The Clarence T. C. Ching Athletics Complex, located on the campus of the University of Hawaiʻi at Mānoa in Honolulu, features a three-story building next to an all-purpose track and Clarence T. C. Ching Field. The facility, built in 2015, includes locker rooms and a meeting room for Hawaii beach volleyball, cross country, women's soccer and track and field teams.

The university's football team also utilizes the facility for practices, and it became the team’s temporary stadium starting in 2021. The stadium has a seating capacity of 9,300, which will expand to 17,000 in 2023.

History
The complex replaced the university's former sports facility, Cooke Field, following a $5 million donation from the foundation established by Hawaii real estate developer Clarence T.C. Ching (1912–1985). This was a record donation for the university's athletics program.

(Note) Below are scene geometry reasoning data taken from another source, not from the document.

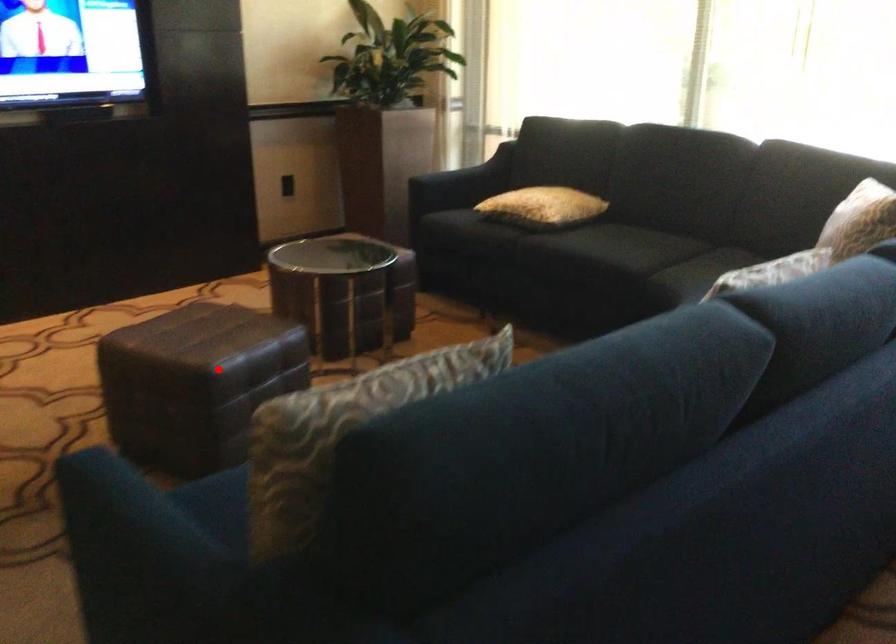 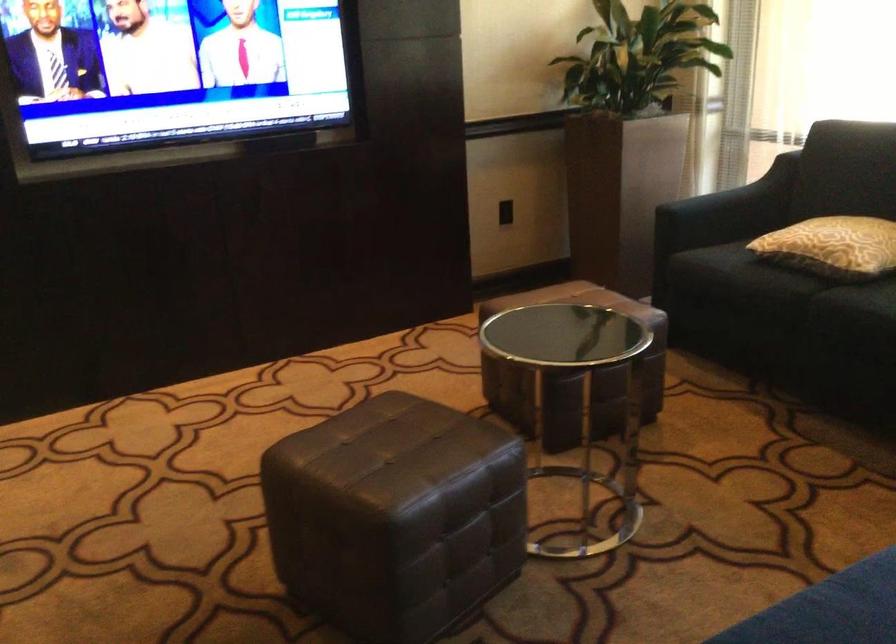 Question: I am providing you with two images of the same scene from different viewpoints. Given a red point in image1, look at the same physical point in image2. Is it:

Choices:
 (A) Closer to the viewpoint
 (B) Farther from the viewpoint

Answer: (A) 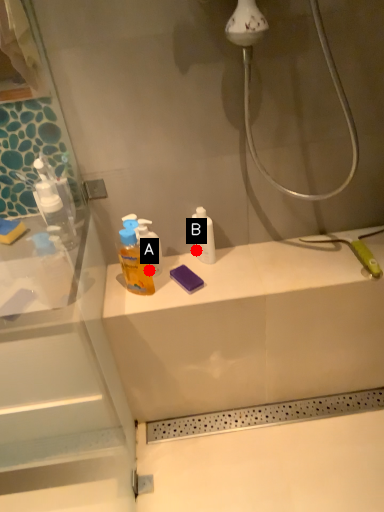 Question: Two points are circled on the image, labeled by A and B beside each circle. Which point is closer to the camera taking this photo?

Choices:
 (A) A is closer
 (B) B is closer

Answer: (A) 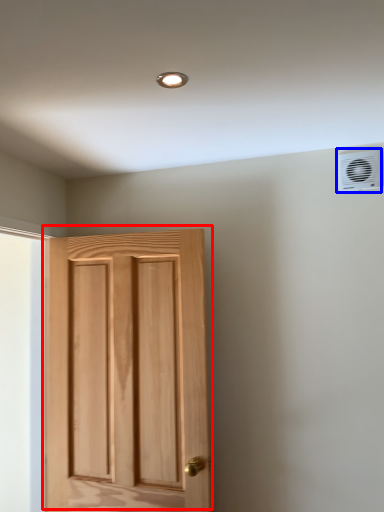 Question: Which object is further to the camera taking this photo, door (highlighted by a red box) or air conditioning (highlighted by a blue box)?

Choices:
 (A) door
 (B) air conditioning

Answer: (B) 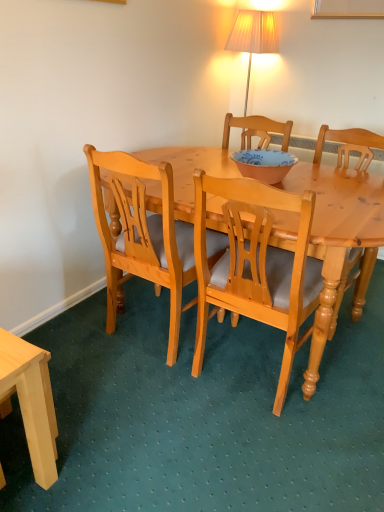 Question: Is light wood desk at lower left to the left of light wood chair at center, which is the 1th chair from right to left, from the viewer's perspective?

Choices:
 (A) yes
 (B) no

Answer: (A)

Question: Does light wood desk at lower left have a greater height compared to light wood chair at center, which is the 1th chair from right to left?

Choices:
 (A) yes
 (B) no

Answer: (B)

Question: Is the surface of light wood desk at lower left in direct contact with light wood chair at center, which is the 1th chair from right to left?

Choices:
 (A) yes
 (B) no

Answer: (B)

Question: Is light wood desk at lower left oriented away from light wood chair at center, which is counted as the 3th chair, starting from the left?

Choices:
 (A) yes
 (B) no

Answer: (B)

Question: From the image's perspective, does light wood desk at lower left appear higher than light wood chair at center, which is the 1th chair from right to left?

Choices:
 (A) yes
 (B) no

Answer: (B)

Question: From a real-world perspective, is light wood desk at lower left on top of light wood chair at center, which is counted as the 3th chair, starting from the left?

Choices:
 (A) no
 (B) yes

Answer: (A)

Question: Is matte pink bowl at center wider than light wood chair at center, the second chair in the right-to-left sequence?

Choices:
 (A) yes
 (B) no

Answer: (B)

Question: Considering the relative positions of matte pink bowl at center and light wood chair at center, the second chair in the right-to-left sequence, in the image provided, is matte pink bowl at center behind light wood chair at center, the second chair in the right-to-left sequence,?

Choices:
 (A) no
 (B) yes

Answer: (B)

Question: Does matte pink bowl at center appear on the right side of light wood chair at center, the second chair in the right-to-left sequence?

Choices:
 (A) yes
 (B) no

Answer: (A)

Question: Is matte pink bowl at center taller than light wood chair at center, the second chair in the right-to-left sequence?

Choices:
 (A) yes
 (B) no

Answer: (B)

Question: From the image's perspective, does matte pink bowl at center appear lower than light wood chair at center, the second chair in the right-to-left sequence?

Choices:
 (A) yes
 (B) no

Answer: (B)

Question: Is matte pink bowl at center looking in the opposite direction of light wood chair at center, which is counted as the second chair, starting from the left?

Choices:
 (A) no
 (B) yes

Answer: (A)

Question: From a real-world perspective, does light brown wood chair at center, the first chair from the left, stand above matte pink bowl at center?

Choices:
 (A) yes
 (B) no

Answer: (B) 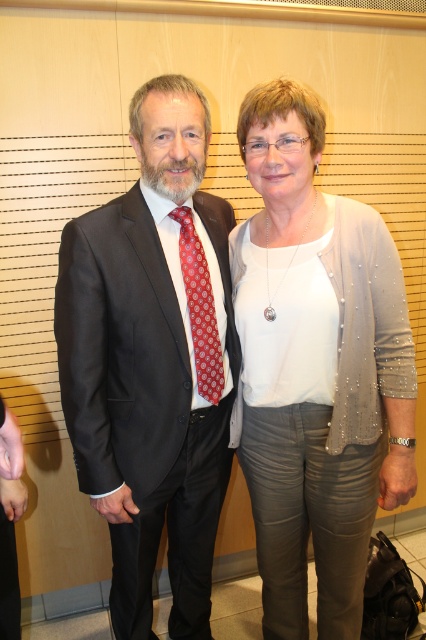 Based on the scene description, can you identify the object corresponding to the coordinates point [152,362]?

The coordinates point [152,362] correspond to the matte black suit at center.

You are an interior designer analyzing the image. You need to place a decorative item exactly at the position of the pearl gray cardigan at center. What are the coordinates where you should place the item?

The pearl gray cardigan at center is located at coordinates point (x=316, y=369), so you should place the decorative item there.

This donation was intended to cover half the estimated $10 million cost of the development, due to open in 2013. However, project delays mean the complex ran 60% over budget and did not open until 2015. The remainder of the budget was covered by the university and the state of Hawaii.

The delay led to threats from the National Collegiate Athletic Association (NCAA) to decertify the institution's athletic department, given the lack of women's sports facilities. A key aspect of the new complex was to better serve women's athletics at Manoa, in particular the women's soccer team which previously played on a non-NCAA-compliant field.

Uses
The athletics complex serves as the home field for the university's women's soccer team. It also has a 778-seat beach volleyball venue with two competition courts, used by the university's beach volleyball team.  The venue also serves as a cross country course. The field and its surrounding track function as the outdoor track and field facility for the university.

College football
The complex normally serves as the practice facility for the university's football team. In December 2020, issues with Aloha Stadium (home venue of the football team since 1975) led to that venue halting the scheduling of new events. As a result, the team announced plans to play home games on campus at the athletics complex "for at least the next three years". Prior to the 2021 season, the university prepared the complex for home football games, including increasing seating capacity, replace the existing turf, installing a new scoreboard and speaker system and upgrading the press box.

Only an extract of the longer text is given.